With the extension of ELE determinations, MACRA also requires HHS’s Office of the Inspector General to submit a report to the House Energy and Commerce Committee and the Senate Finance Committee regarding the number of individuals enrolled through ELE, whether these individuals meet Medicaid and CHIP eligibility requirements, and the difference in federal and state expenditures for those who meet the Medicaid and CHIP eligibility requirements and those who do not.

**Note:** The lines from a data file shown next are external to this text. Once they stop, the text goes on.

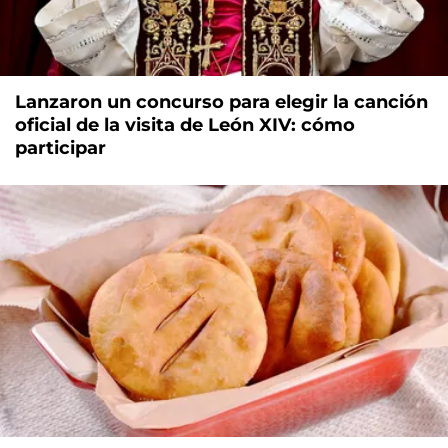
Lanzaron un concurso para elegir la canción
oficial de la visita de León XIV: cómo
participar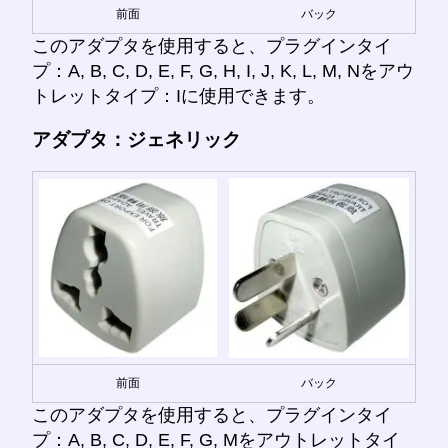
前面
バック
このアダプタを使用すると、プラグインタイ
プ：A, B, C, D, E, F, G, H, I, J, K, L, M, Nをアウ
トレットタイプ：Iに使用できます。
アダプタ：ジェネリック
前面
バック
このアダプタを使用すると、プラグインタイ
プ：A, B, C, D, E, F, G, Mをアウトレットタイ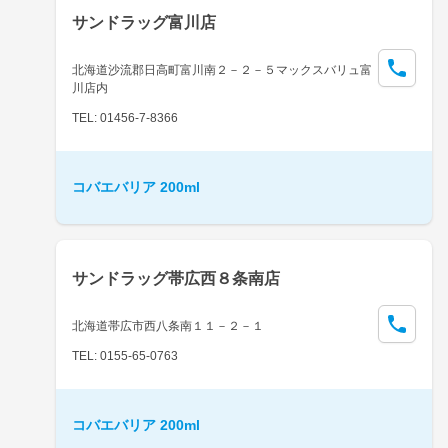
サンドラッグ富川店
北海道沙流郡日高町富川南２－２－５マックスバリュ富
川店内
TEL: 01456-7-8366
コバエバリア 200ml
サンドラッグ帯広西８条南店
北海道帯広市西八条南１１－２－１
TEL: 0155-65-0763
コバエバリア 200ml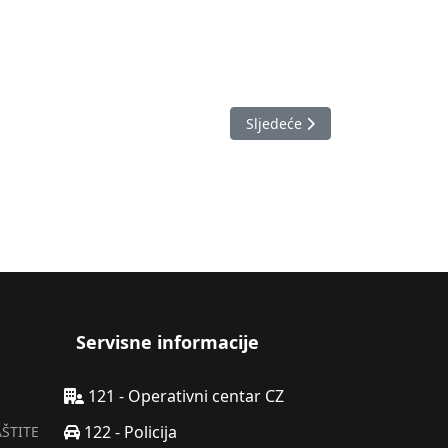
Sljedeći članak: Kantonalni št
Sljedeće
Servisne informacije
121 - Operativni centar CZ
122 - Policija
AŠTITE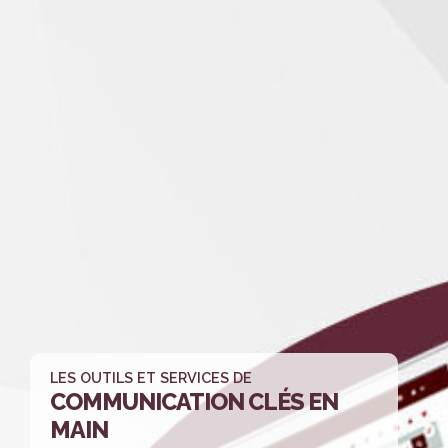
LES OUTILS ET SERVICES DE
COMMUNICATION
CLÉS EN
MAIN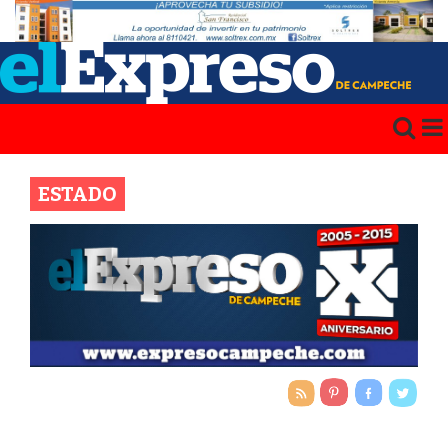
ESTADO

Section 511: Application of the Common Rule to Clinical Data Registries

The Physician Quality Reporting System (PQRS) is a reporting program established by the Centers for Medicare and Medicaid Services (CMS), which provides incentive payments and negative payment adjustments to encourage eligible professionals (EPs) to report certain quality data to CMS. In 2012, the American Taxpayer Relief Act required HHS to consider EPs who participate in a “qualified clinical data registry” as satisfying the PQRS reporting requirements for 2014 and beyond. HHS also has regulations regarding the protection of human subjects in federally-funded research projects, known as the “Common Rule.”  45 C.F.R. 46, Subpart A. The Common Rule is implicated when human subjects are physically involved in research, such as in a clinical trial, or when their identifiable health information is used for research purposes.  Qualified clinical data registries are intended to support health care quality improvement initiatives; however these initiatives can be difficult to distinguish from research activities, intended to create “generalizable knowledge” and thus implicating the Common Rule.  MACRA requires HHS to promulgate a clarifying or modifying rule regarding whether the Common Rule applies to activities involve clinical data registries.